Não posso dizer que foi amor à primeira vista com este livro. O primeiro poema, para mim, foi uma coisa muito estranha (e espero não cometer nenhuma infracção, mas gostaria de o deixar aqui para vos explicar o meu ponto de vista).

Passeio do poeta

vou nostálgico
por entre nuvens de abetos

Li-o e pensei "é isto? Vai ser sempre assim?" e isto deixou-me um pouco de pé atrás com as restantes cem páginas. Felizmente, Rui Serra provou-me que não é só isto.
Poesia é algo extremamente pessoal, na maioria das vezes. E não é fácil não se ser simpático com uma voz que vem da alma. Mas por vezes essa voz devia deixar-se no ar, não se concretizando (não, não me estou a referir a Rui Serra); no caso destes FRAGMENTOS, senti-me quase como uma intrusa na leitura, de tão pessoal que é, mas acabando por ser uma viagem extremamente agradável, umas vezes clara e aprazível, outras vezes mais obscura e com alguns buracos na estrada, mas chegamos ao fim satisfeitos perante o que lemos.
Gostaria de destacar alguns poemas que, para mim, foram o ponto alto do livro: Reflexos. Essência. Morte. Nascimento da Loucura. O Beijo. Lua de Sangue. Aromas.
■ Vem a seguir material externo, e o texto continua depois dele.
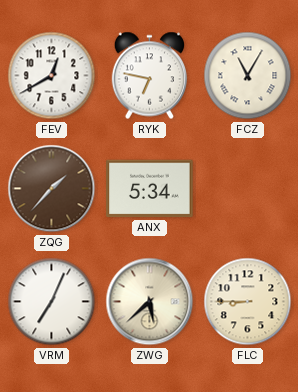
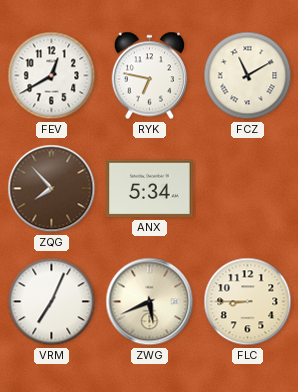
FCZ: 11:05 -> 11:10
ZQG: 1:37 -> 7:53
ZWG: 5:38 -> 5:41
Todos a vozes diferentes e todos a uma só voz.

Essência

feiticeira irreal
dança teatral
rainha imoral
amor carnal
sonhos mórbidos
desejos sórdidos
mentes despidas
cores garridas
inspiração corrente
dor crescente
vida existente
no seio do teu ventre

Morte

chegaste
e nem te senti.
levaste tudo contigo,
                   os sonhos que me guiavam
                   as ilusões que me iluminavam
roubaste o meu respirar.
um minuto e tudo acabou.
nada mais restou.
somente aqui ficou,
a minha alma.

No entanto, olhando para trás, uma vez que já li este livro há cerca de uma semana, pergunto-me: "será que se o lesse agora, ainda seriam os meus preferidos?". Afinal, a escrita e a leitura de poesia chegam e marcam de maneira diferente, e relembrando o que li, é bem provável que hoje alguns dos poemas (que não estes) me marcassem mais do que outros. Sim, Rui Serra fê-lo: a voz da sua alma falou definitivamente com a voz da minha alma. E isto, para alguém que ainda está longe de ser apreciadora de poesia, não é para todos.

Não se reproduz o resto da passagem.